東京での開催が2回目の「東京2020」は、コロナ禍の影響によって“異例づくめ”の大会となりましたが、前回の東京五輪が開催された1964年の日本は高度経済成長期の真っただ中にあり、首都圏の大動脈となる首都高速や、夢の超特急と呼ばれた東海道新幹線の開通に、日本中が沸き立っていました。


その当時、五輪を見るために庶民の憧れだった高級品のカラーテレビを購入した人のなかには、ブラウン管の画面に五輪マークが映った瞬間、感動のあまり外に飛び出して思わず空を見上げた……という微笑ましいエピソードも!


こうしたエピソードからも、第1回目の大会時と第2回目の現在では、日本社会が大きく様変わりしたことがうかがえますが、五輪景気に沸いていた1960年代は、首都高速や新幹線などの交通網だけでなく、社会基盤(インフラストラクチャー : 以下インフラ)が一気呵成に整備され、ときの宰相・池田勇人が掲げた「所得倍増計画」によって、多様な産業が破竹の勢いで拡大・成長していった時代でもありました。


なかでも、1964年の日本の総人口約9718万人※のうち、約3割以上の1467万人※が第二次産業(鉱業・製造業)に従事し、そのうちの約991万人※が製造現場や工場で働いていた人とされています。※総務省統計局2015年公表値より


もちろん、総人口の9718万人には高齢者、こども、10〜20代の未就職者等が含まれますので、“991万人”の規模感は圧倒的といえますし、彼ら彼女たちの労働力が日本の国力を押し上げる原動力となったことは間違いないでしょう。


そんな飛ぶ鳥を落とす勢いの第1回目の東京五輪から58年……。メガシティTOKYOは成熟し、いまでは都市の高齢化(老朽化)が大きな問題になっているのです。

躍進し続ける東京の“いま”と“未来”を支える保全エンジニア

日本橋の橋の歩道に立って頭上を見上げるとそこには首都高速高架が架かり、六本木の交差点でも同じような光景が広がり、コンクリート製の巨大建造物が東京の空をさえぎっています。


大型トラックを含む1日10万台もの車が行き交う過酷な使用状況にさらされる首都高速では、路面・橋桁・橋脚等の大規模補修工事が計画的に進められていますが、全長約310kmのうち「50年以上(経過した路線)10.6%」「40〜49年(同)24.1%」「30〜39年(同)21.1%」「20〜29年(同)24.0%」と、全体の約6割超が完成から20年以上経過していて、進行する高齢化(老朽化)が大きな問題になっています。
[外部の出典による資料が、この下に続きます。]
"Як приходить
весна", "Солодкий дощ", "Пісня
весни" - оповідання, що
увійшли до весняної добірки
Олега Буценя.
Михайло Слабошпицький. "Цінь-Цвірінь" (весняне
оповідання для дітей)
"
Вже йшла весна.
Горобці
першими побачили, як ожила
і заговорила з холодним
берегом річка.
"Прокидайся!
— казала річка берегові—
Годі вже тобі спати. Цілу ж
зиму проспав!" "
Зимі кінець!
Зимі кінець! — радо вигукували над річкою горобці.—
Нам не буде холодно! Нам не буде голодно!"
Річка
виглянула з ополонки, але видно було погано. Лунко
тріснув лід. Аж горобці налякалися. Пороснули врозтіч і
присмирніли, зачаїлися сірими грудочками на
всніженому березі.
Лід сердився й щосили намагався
高速道路やトンネル等の点検・保全業務では、近接目視のほか高精度デジタルカメラや走行型高精細画像計測システム、三次元レーザスキャナなどの専門機材を用いて、専門技術者がひび割れ、漏水、剥離(はくり)、縦断凹凸等の確認を定期的に行っていますが、首都高速の更新・修繕には膨大な時間・手間・コストを要するため、東京都では「首都高の地下化」の手始めとして、1963年の開通から半世紀以上が経過している日本橋上の高架の撤去計画を発表し、すでに2021年4月から工事が着工されています。


同計画は江戸橋ジャンクションから神田橋ジャンクションの約1.8kmの区間を指し、工事完了予定を2040年としているため完了までにはまだまだ時間がかかりますが、すべての国道の起点であり、飛躍する首都を象徴する麒麟像に覆いかぶさっていた高架が取り払われた“青空映え”する日本橋の復活を、きっと多くの人が心待ちにしていることでしょう。
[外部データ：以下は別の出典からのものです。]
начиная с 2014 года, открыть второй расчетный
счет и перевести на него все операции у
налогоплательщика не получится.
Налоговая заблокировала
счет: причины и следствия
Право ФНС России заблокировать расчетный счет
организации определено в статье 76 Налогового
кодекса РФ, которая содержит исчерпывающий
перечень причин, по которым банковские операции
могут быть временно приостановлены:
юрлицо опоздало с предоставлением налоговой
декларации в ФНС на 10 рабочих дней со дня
そのほかにも東京はさまざまな問題を抱えています。例えば、都区部全体のオフィス・店舗の約6割(住宅は約4割)が、2030年に築40〜50年に達する木造建築物の老朽化もそのひとつです。これらの建造物が集中する「木密地域」は、災害時の火災・倒壊の危険性が高いため機能更新・高度化のインフラ整備が急がれています。


人手不足 = 売り手市場の職種でもある保全エンジニア

また、これら大規模なインフラ整備にとどまらず、令和の幕開けから加速した医療、教育、防災、こども、地域、行政・公共サービス、セキュリティ領域などで進められているデジタル化により、私たちの暮らしを安心・安全・便利にする新たなサービスが続々と誕生しています。
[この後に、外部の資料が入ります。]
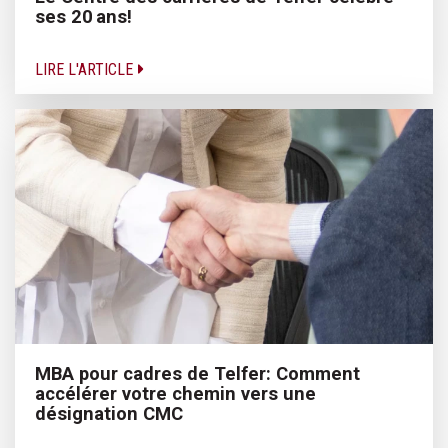
ses 20 ans!
LIRE L'ARTICLE
MBA pour cadres de Telfer: Comment
accélérer votre chemin vers une
désignation CMC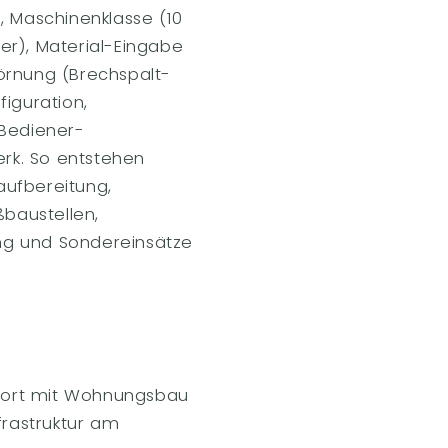
, Maschinenklasse (10
er), Material-Eingabe
örnung (Brechspalt-
iguration,
 Bediener-
rk. So entstehen
aufbereitung,
baustellen,
ng und Sondereinsätze
andort mit Wohnungsbau
frastruktur am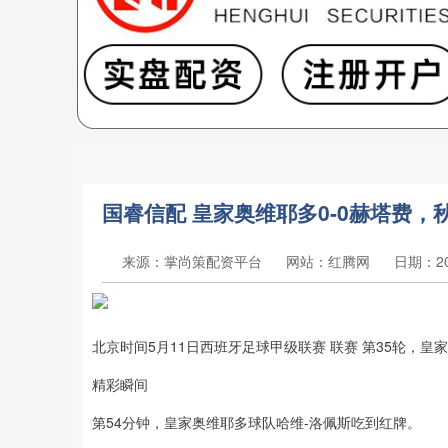
国睿信配 皇家奥维耶多0-0赫塔费，
来源：掌尚策配资平台
网站：红腾网
日期：202
北京时间5月11日西班牙足球甲级联赛 联赛 第35轮，皇
精彩瞬间
第54分钟，皇家奥维耶多球队哈维-洛佩斯吃到红牌。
ここまでご紹介した大規模インフラ整備・都市再生をはじめ、デジタル新時代を迎えた日本社会に必須の技術者こそが保全エンジニアであり、社会的ニーズの高まりとともに保全エンジニアは人手不足 = 売り手市場の職種のひとつとなっています。


同時に、保全エンジニア側にとっても「景気に左右されない」「社会貢献度が高い」「専門性の高い技術力を発揮できる」「多様な分野・領域から求められている」等の魅力から、いまその存在に大きな注目が集まっているのです。



いつの世も便利で豊かな日常を支え、守る“縁の下の力持ち”

今回は、社会情勢の変化やデジタル化によって、私たちを取り巻く環境が日々進化していることに触れたうえで、社会の安心・安全・便利さの維持に努める保全エンジニアをご紹介しましたが、最後に58年前と現在の移り変わりを、いくつかの項目から比較してみましょう。


上記の項目を比較するだけでも、人口が増えるとともに平均寿命も伸び、物価が大きく異なることがわかりますね。55円のラーメンで空腹を満たし、ダイヤルを人差し指でまわす卓上用黒電話を使っていた人々は、一人1台以上の手のひらサイズの携帯電話を持ち歩く時代が訪れるとは考えてもいなかったでしょうし、モータリゼーションの発展途上にあり、マイカー所有が最上のステータスだった当時の人々にすれば、ガソリン車から電気自動車へシフトする時代がやってくるとは想像もできなかったはず。


わずか58年という時の流れのなかで、文化や暮らしが様変わりしていることを考えると、60年先の未来はどうなっているのかも気になるところ……。


もしかしたら、60年後といわずもっと早い時期に「昔は充電しないと車は動かなかったらしいよ」「電車に乗るため駅にみんな集まってたんだって」「ずっと満員電車で会社に通うのが当たり前だったみたいよ」という会話が交わされ、デジタル空間ですべてが事足りる“移動”の必要がない世の中になっているかもしれません。


いつの時代も進化する技術と足並みを合わせながら、社会や人々の暮らしを支え、守ってきた“縁の下の力持ち”的な保全エンジニアの知見、経験則、ヒューマン・スキルは、この先どんな時代がやってきても、ロボットやAIに取って代わられることはないといえるでしょう。